US citizens who set up foreign bank accounts and put large amounts of money in them (over $10,000 US) have extra paperwork requirements - see FATCA, FINRE and FBAR filing rules. I avoided all that by sending all the big payments as wires. If GB has no such rules then things may be simplest to open a Mexican bank account in your name and wire all the money to it up-front.

Once you own a property, you're soon going to want a Mexican bank account to use to pay all the associated utility bills anyway.
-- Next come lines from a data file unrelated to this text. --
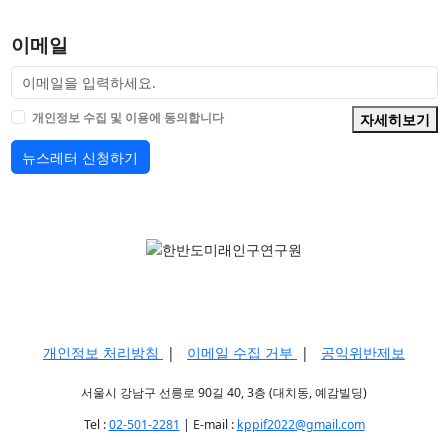
이메일
개인정보 수집 및 이용에 동의합니다
자세히보기
뉴스레터 신청하기
개인정보 처리방침
|
이메일 수집 거부
|
공익위반제보
서울시 강남구 선릉로 90길 40, 3층 (대치동, 예감빌딩)
Tel :
02-501-2281
| E-mail :
kppif2022@gmail.com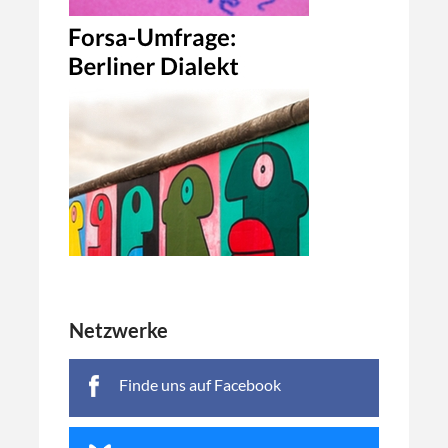
Netzwerke
Finde uns auf Facebook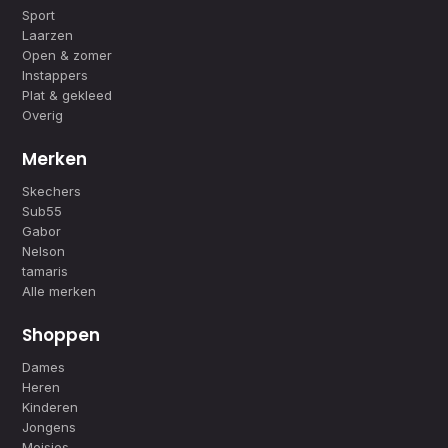
Sport
Laarzen
Open & zomer
Instappers
Plat & gekleed
Overig
Merken
Skechers
Sub55
Gabor
Nelson
tamaris
Alle merken
Shoppen
Dames
Heren
Kinderen
Jongens
Meisjes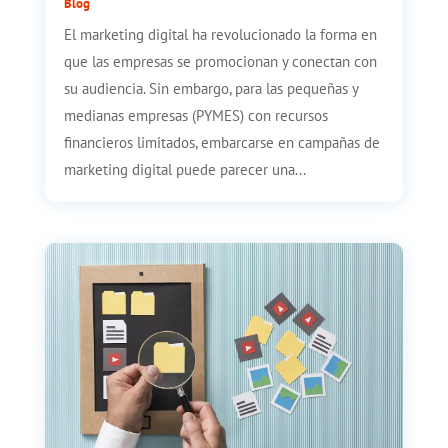
Blog
El marketing digital ha revolucionado la forma en
que las empresas se promocionan y conectan con
su audiencia. Sin embargo, para las pequeñas y
medianas empresas (PYMES) con recursos
financieros limitados, embarcarse en campañas de
marketing digital puede parecer una...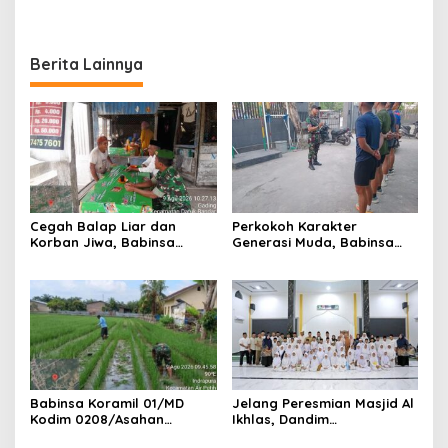
Air Bersih di Desa Kapal
Mushollah Al Maghribi
Merah
Berita Lainnya
Cegah Balap Liar dan
Perkokoh Karakter
Korban Jiwa, Babinsa
Generasi Muda, Babinsa
Koramil 17/DB Kodim
Koramil 09/TB Kodim
0208/Asahan Gelar Komsos
0208/Asahan Rangkul
Tegur Pengendara dan
Pelajar dan Mahasiswa
Serap Informasi Warga
Lewat Wasbang
Babinsa Koramil 01/MD
Jelang Peresmian Masjid Al
Kodim 0208/Asahan
Ikhlas, Dandim
Dampingi Petani Merawat
0208/Asahan Gelar Dzikir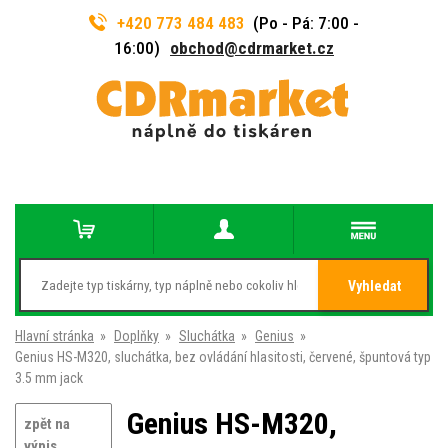
+420 773 484 483
(Po - Pá: 7:00 -
16:00)
obchod@cdrmarket.cz
Vyhledat
Hlavní stránka
»
Doplňky
»
Sluchátka
»
Genius
»
Genius HS-M320, sluchátka, bez ovládání hlasitosti, červené, špuntová typ
3.5 mm jack
Genius HS-M320,
zpět na
výpis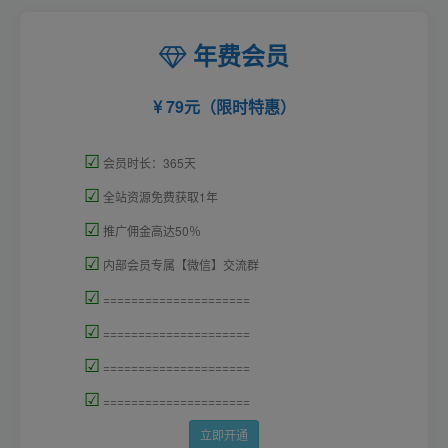
年费会员
79元（限时特惠）
☑
会员时长：365天
☑
全站资源免费获取1年
☑
推广佣金高达50％
☑
内部会员专属【微信】交流群
☑
=====================
☑
=====================
☑
=====================
☑
=====================
立即开通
However part of the reason I delayed getting a Mexican bank account was my bank of choice wouldn't give me an account until I had permanent residency - which I didn't get until six months after I bought the property as a temporary resident. So if you _cant _easily get a mexican bank account, rest assured you can still buy property, you just might have to pay wire fees a half dozen times - just a small part of all the fees you'll pay to buy property, so best not to obsess about it, do what's most convenient.


----------



## surabi (Jan 1, 2017)

I have always used xetrade to transfer money from my Canadian bank account to my Mex. bank acct. It is electronic transfer, not a wire, so no wire fees and as they are a currency exchange house, the money gets sent in pesos, so my Mex. bank charges me nothing.

The only Mexican bank I know of where those on a tourist visa can open an account is Intercam.


----------